The Ada Food Pantry aids 150–200 people, or 55–70 households each month. (Northern Review photo/Grant Pepper)

The Ada Food Pantry aids 150–200 people, or 55–70 households each month. (Northern Review photo/Grant Pepper)

As of March 15, a group of nonprofit management students have been collecting donations of nonperishable food items, paper products, and personal hygiene products for the Ada Food Pantry.

The Ada Food Pantry provides a two to three day supply of food to local people in need. Each month 150–200 people, or 55–70 households, receive aid.

There are donation boxes in the Dicke Atrium as well as the McIntosh Center near the entrance to the dining hall. The drive will run until April 15.

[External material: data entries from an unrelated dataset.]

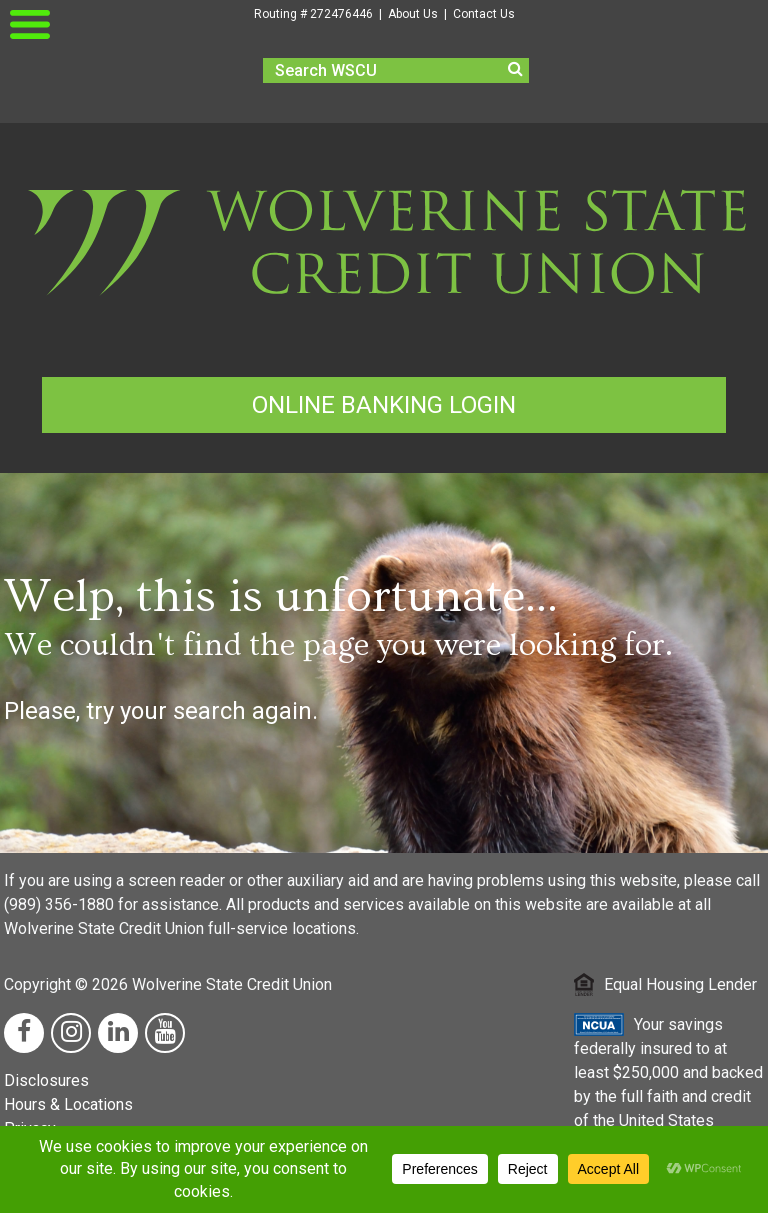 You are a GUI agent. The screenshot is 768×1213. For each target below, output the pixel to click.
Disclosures (46, 1080)
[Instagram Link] (71, 1033)
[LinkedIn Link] (118, 1033)
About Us (413, 14)
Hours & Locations (68, 1104)
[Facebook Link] (24, 1033)
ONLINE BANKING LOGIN (384, 405)
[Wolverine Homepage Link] (384, 310)
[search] (396, 70)
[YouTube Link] (165, 1033)
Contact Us (484, 14) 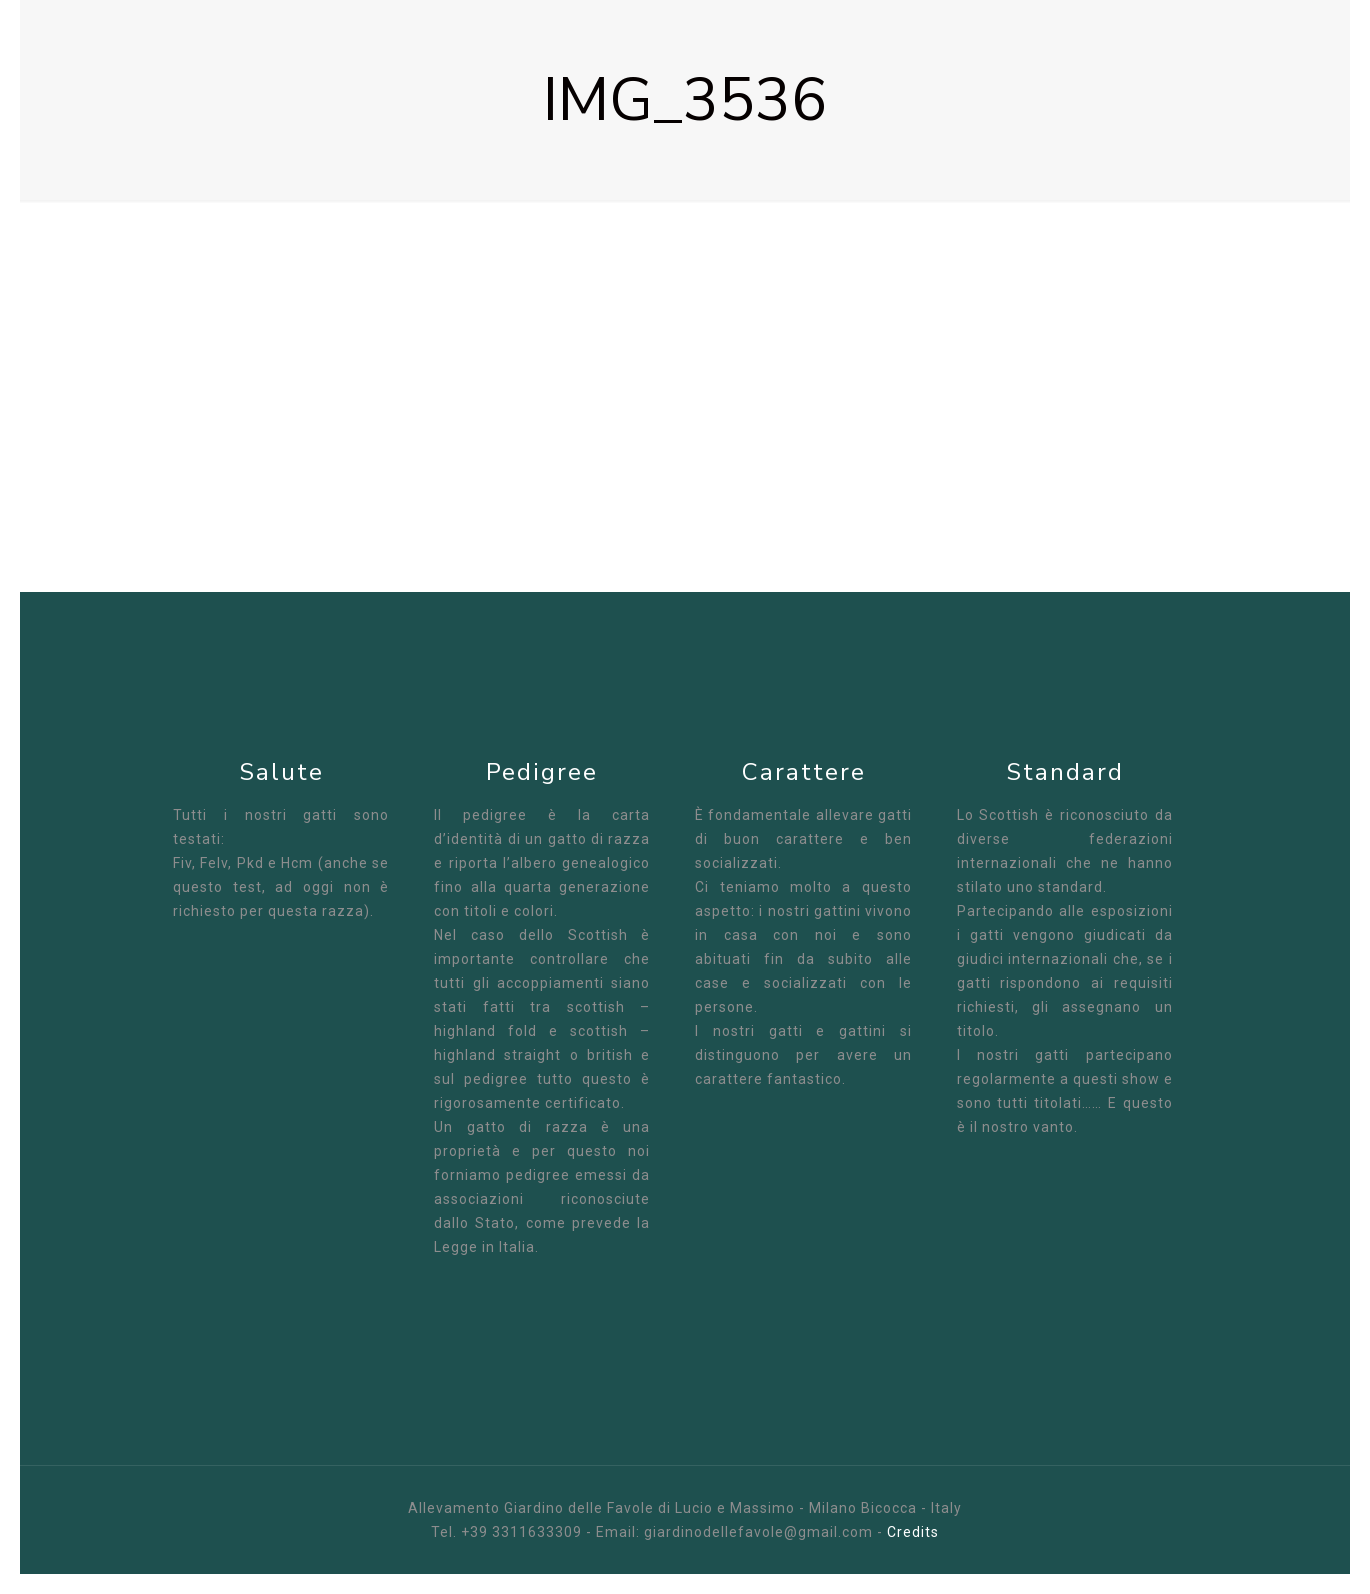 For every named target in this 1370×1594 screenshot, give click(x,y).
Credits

The idea for the drive first came about as part of a class project, where students have to work in small groups and collaborate with a nonprofit on a project to get a feel for what it’s like working with a nonprofit.

Although the project was encouraged by their professor, Kaitlann Hogrefe, one of the participating students, said that they did choose to work with the Ada Food Pantry because it was a nonprofit “that we had a passion for. We are trying to make a difference.”

The class is run by Joanne Schieltz, and Hogrefe’s other group members include Allan Gorby, Nicole Glaza, and Dustin Carr.

The Ada Food Pantry is entirely supported by donations from individuals, churches, community groups, and Ohio Northern University. Donations can be made by individuals, groups, or through fundraisers. Income-qualified residents who live in the service area may come to the Pantry once a month to receive a two to three day supply of food and toiletries.  The Pantry's service area encompasses Ada, Dola, Liberty Township and Washington Township in Hardin County, Ohio.

In addition to the items being donated, the students will also be setting up a class trip to the pantry where they will do an hour of community service.

Hogrefe said that she has definitely learned a lot during this process, like how working with a nonprofit is different, and much slower paced, than working with a for-profit organization.

Up until this point there hasn’t been as much response to the initiative as the group would like, but they are still optimistic, citing that most people usually donate at the last minute. As the semester draws closer to an end, they hope that students will be more open to donating as they clean out their rooms and prepare for the summer.

“We really need people to donate by April 15th!” Hogrefe said.